For agriculture, there were several crucial developments across the 20th century:

  • The establishment of an indigenous department of agriculture in 1899
  • Irish independence in 1922 – which gave us full control of policymaking for the sector
  • Accession to the EEC in 1973, which gave the sector both the capital and markets that it was craving.”

In Mícheál’s opinion, these developments have all been recognised individually, but their accumulative impact has not been fully appreciated.

Developing Rural Ireland conveys this as its main theme.

“In short, rural Ireland was relatively impoverished at the start of the 20th century, and by the end of it, it was relatively prosperous.”

“What has consistently retarded the advisory services, at various junctures, has been a deficit of support.”

“This was both financial support, which periodically saw the services understaffed and thus unable to help farmers adequately, and collegial support”.

“For much of their history, until the integrating initiative that was Teagasc in 1988, the advisory services did not work closely enough with research scientists”.

“This undoubtedly hobbled their efforts to help farmers to the greatest extent.”

“Everybody, no matter who, and no matter how adept, benefits from cogent, pertinent, well-informed advice.”

“Farmers benefit from the advisory services as well as the agency of farmer representative organisations, newspapers and online journals.”

“Historically, the advisory services helped farmers to farm better, to make better livelihoods for themselves and their families, and have a better quality of life.”

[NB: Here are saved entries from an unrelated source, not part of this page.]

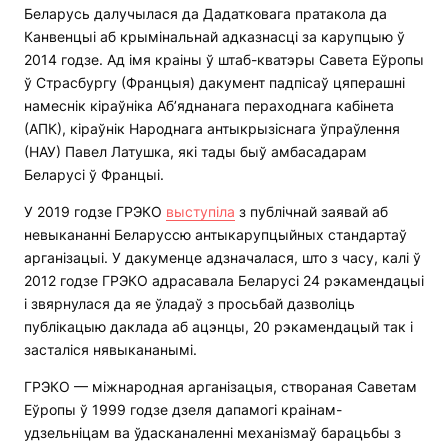
Беларусь далучылася да Дадатковага пратакола да
Канвенцыі аб крымінальнай адказнасці за карупцыю ў
2014 годзе. Ад імя краіны ў штаб-кватэры Савета Еўропы
ў Страсбургу (Францыя) дакумент падпісаў цяперашні
намеснік кіраўніка Аб’яднанага пераходнага кабінета
(АПК), кіраўнік Народнага антыкрызіснага ўпраўлення
(НАУ) Павел Латушка, які тады быў амбасадарам
Беларусі ў Францыі.
У 2019 годзе ГРЭКО
выступіла
з публічнай заявай аб
невыкананні Беларуссю антыкарупцыйных стандартаў
арганізацыі. У дакуменце адзначалася, што з часу, калі ў
2012 годзе ГРЭКО адрасавала Беларусі 24 рэкамендацыі
і звярнулася да яе ўладаў з просьбай дазволіць
публікацыю даклада аб ацэнцы, 20 рэкамендацый так і
засталіся нявыкананымі.
ГРЭКО — міжнародная арганізацыя, створаная Саветам
Еўропы ў 1999 годзе дзеля дапамогі краінам-
удзельніцам ва ўдасканаленні механізмаў барацьбы з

Today, advisory services continue to help farmers in this way, especially concerning sustainability.


In Mícheál’s opinion, in the future, farmers will need help to navigate the challenges associated with climate change, particularly.

They will need the “guides, philosophers and friends – as Horace Plunkett envisioned the advisory services when he created them – just as much then as they did 120 years ago”.

“I plan to continue pushing the importance and real relevance to policymaking today of agricultural and rural history, and to attract the state, university and institutional support that is imperative in this regard”, Mícheál concluded.